= Exercise =
Transcribe all of the data verbatim, please, and leave out its pictures.

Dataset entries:
......
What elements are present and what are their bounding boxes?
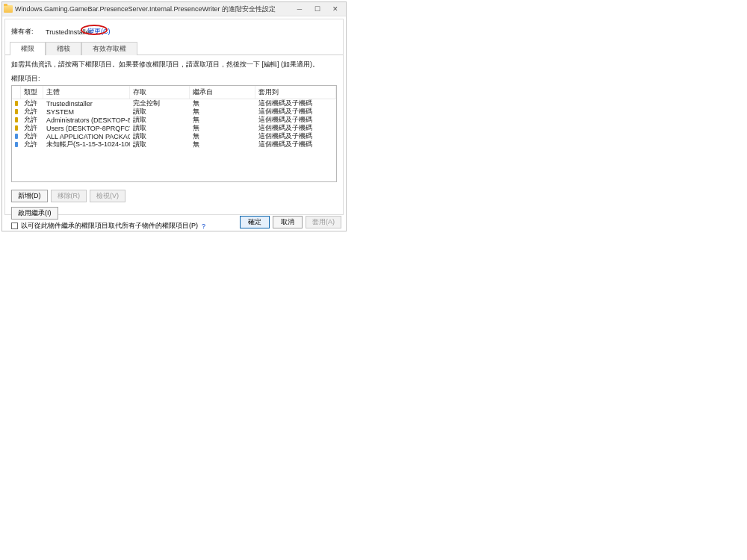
cell-applies-to: 這個機碼及子機碼 — [255, 140, 336, 149]
client-area: 擁有者: TrustedInstaller 變更(C) 權限 稽核 有效存取權 … — [2, 16, 346, 231]
tab-effective-access[interactable]: 有效存取權 — [81, 42, 137, 55]
maximize-button[interactable]: ☐ — [309, 3, 326, 15]
col-inherited-from[interactable]: 繼承自 — [190, 86, 255, 99]
tab-body: 如需其他資訊，請按兩下權限項目。如果要修改權限項目，請選取項目，然後按一下 [編… — [5, 55, 343, 187]
change-owner-link-text: 變更(C) — [87, 28, 111, 35]
replace-children-label: 以可從此物件繼承的權限項目取代所有子物件的權限項目(P) — [21, 221, 198, 231]
owner-row: 擁有者: TrustedInstaller 變更(C) — [5, 19, 343, 41]
cell-inherited-from: 無 — [190, 140, 255, 149]
cell-principal: Administrators (DESKTOP-8PRQF... — [43, 116, 130, 124]
package-icon — [15, 134, 18, 139]
col-principal[interactable]: 主體 — [43, 86, 130, 99]
advanced-security-settings-window: Windows.Gaming.GameBar.PresenceServer.In… — [1, 1, 347, 231]
col-type[interactable]: 類型 — [21, 86, 43, 99]
tab-strip: 權限 稽核 有效存取權 — [5, 41, 343, 55]
view-button: 檢視(V) — [90, 190, 125, 202]
cell-principal: TrustedInstaller — [43, 100, 130, 108]
key-icon — [15, 109, 18, 114]
cell-type: 允許 — [21, 140, 43, 149]
listview-header: 類型 主體 存取 繼承自 套用到 — [12, 86, 336, 99]
cell-principal: 未知帳戶(S-1-15-3-1024-1065365... — [43, 140, 130, 149]
minimize-button[interactable]: ─ — [291, 3, 309, 15]
replace-children-checkbox[interactable] — [11, 223, 18, 229]
permission-entries-label: 權限項目: — [11, 74, 337, 84]
key-icon — [15, 125, 18, 131]
enable-inheritance-button[interactable]: 啟用繼承(I) — [11, 207, 58, 220]
col-access[interactable]: 存取 — [130, 86, 190, 99]
folder-icon — [4, 5, 13, 13]
package-icon — [15, 142, 18, 147]
key-icon — [15, 101, 18, 106]
window-title: Windows.Gaming.GameBar.PresenceServer.In… — [15, 4, 291, 14]
cell-access: 讀取 — [130, 140, 190, 149]
cell-principal: ALL APPLICATION PACKAGES — [43, 133, 130, 140]
col-applies-to[interactable]: 套用到 — [255, 86, 336, 99]
owner-label: 擁有者: — [11, 27, 46, 37]
ok-button[interactable]: 確定 — [240, 216, 270, 228]
owner-name: TrustedInstaller — [46, 28, 84, 36]
cell-principal: Users (DESKTOP-8PRQFCV\Users) — [43, 125, 130, 132]
apply-button: 套用(A) — [306, 216, 341, 228]
add-button[interactable]: 新增(D) — [11, 190, 48, 202]
close-button[interactable]: ✕ — [326, 3, 344, 15]
permission-listview[interactable]: 類型 主體 存取 繼承自 套用到 允許TrustedInstaller完全控制無… — [11, 85, 337, 182]
table-row[interactable]: 允許未知帳戶(S-1-15-3-1024-1065365...讀取無這個機碼及子… — [12, 140, 336, 149]
tab-auditing[interactable]: 稽核 — [46, 42, 81, 55]
change-owner-link[interactable]: 變更(C) — [84, 27, 114, 37]
help-icon[interactable]: ? — [202, 223, 205, 230]
cancel-button[interactable]: 取消 — [273, 216, 303, 228]
key-icon — [15, 117, 18, 122]
cell-principal: SYSTEM — [43, 108, 130, 116]
instruction-text: 如需其他資訊，請按兩下權限項目。如果要修改權限項目，請選取項目，然後按一下 [編… — [11, 60, 337, 69]
tab-permissions[interactable]: 權限 — [10, 42, 46, 55]
remove-button: 移除(R) — [51, 190, 87, 202]
titlebar: Windows.Gaming.GameBar.PresenceServer.In… — [2, 2, 346, 16]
......
= Response to this task =
What elements are present and what are their bounding boxes?
cell-applies-to: 這個機碼及子機碼 — [255, 140, 336, 149]
client-area: 擁有者: TrustedInstaller 變更(C) 權限 稽核 有效存取權 … — [2, 16, 346, 231]
tab-effective-access[interactable]: 有效存取權 — [81, 42, 137, 55]
maximize-button[interactable]: ☐ — [309, 3, 326, 15]
col-inherited-from[interactable]: 繼承自 — [190, 86, 255, 99]
tab-body: 如需其他資訊，請按兩下權限項目。如果要修改權限項目，請選取項目，然後按一下 [編… — [5, 55, 343, 187]
change-owner-link-text: 變更(C) — [87, 28, 111, 35]
replace-children-label: 以可從此物件繼承的權限項目取代所有子物件的權限項目(P) — [21, 221, 198, 231]
owner-row: 擁有者: TrustedInstaller 變更(C) — [5, 19, 343, 41]
cell-inherited-from: 無 — [190, 140, 255, 149]
cell-principal: Administrators (DESKTOP-8PRQF... — [43, 116, 130, 124]
package-icon — [15, 134, 18, 139]
col-principal[interactable]: 主體 — [43, 86, 130, 99]
advanced-security-settings-window: Windows.Gaming.GameBar.PresenceServer.In… — [1, 1, 347, 231]
col-type[interactable]: 類型 — [21, 86, 43, 99]
tab-strip: 權限 稽核 有效存取權 — [5, 41, 343, 55]
view-button: 檢視(V) — [90, 190, 125, 202]
cell-principal: TrustedInstaller — [43, 100, 130, 108]
key-icon — [15, 109, 18, 114]
cell-type: 允許 — [21, 140, 43, 149]
listview-header: 類型 主體 存取 繼承自 套用到 — [12, 86, 336, 99]
cell-principal: 未知帳戶(S-1-15-3-1024-1065365... — [43, 140, 130, 149]
minimize-button[interactable]: ─ — [291, 3, 309, 15]
replace-children-checkbox[interactable] — [11, 223, 18, 229]
permission-entries-label: 權限項目: — [11, 74, 337, 84]
key-icon — [15, 125, 18, 131]
enable-inheritance-button[interactable]: 啟用繼承(I) — [11, 207, 58, 220]
col-access[interactable]: 存取 — [130, 86, 190, 99]
folder-icon — [4, 5, 13, 13]
package-icon — [15, 142, 18, 147]
key-icon — [15, 101, 18, 106]
window-title: Windows.Gaming.GameBar.PresenceServer.In… — [15, 4, 291, 14]
cell-access: 讀取 — [130, 140, 190, 149]
cell-principal: ALL APPLICATION PACKAGES — [43, 133, 130, 140]
col-applies-to[interactable]: 套用到 — [255, 86, 336, 99]
owner-label: 擁有者: — [11, 27, 46, 37]
ok-button[interactable]: 確定 — [240, 216, 270, 228]
owner-name: TrustedInstaller — [46, 28, 84, 36]
cell-principal: Users (DESKTOP-8PRQFCV\Users) — [43, 125, 130, 132]
apply-button: 套用(A) — [306, 216, 341, 228]
add-button[interactable]: 新增(D) — [11, 190, 48, 202]
close-button[interactable]: ✕ — [326, 3, 344, 15]
permission-listview[interactable]: 類型 主體 存取 繼承自 套用到 允許TrustedInstaller完全控制無… — [11, 85, 337, 182]
table-row[interactable]: 允許未知帳戶(S-1-15-3-1024-1065365...讀取無這個機碼及子… — [12, 140, 336, 149]
tab-auditing[interactable]: 稽核 — [46, 42, 81, 55]
change-owner-link[interactable]: 變更(C) — [84, 27, 114, 37]
help-icon[interactable]: ? — [202, 223, 205, 230]
cancel-button[interactable]: 取消 — [273, 216, 303, 228]
key-icon — [15, 117, 18, 122]
cell-principal: SYSTEM — [43, 108, 130, 116]
instruction-text: 如需其他資訊，請按兩下權限項目。如果要修改權限項目，請選取項目，然後按一下 [編… — [11, 60, 337, 69]
tab-permissions[interactable]: 權限 — [10, 42, 46, 55]
remove-button: 移除(R) — [51, 190, 87, 202]
titlebar: Windows.Gaming.GameBar.PresenceServer.In… — [2, 2, 346, 16]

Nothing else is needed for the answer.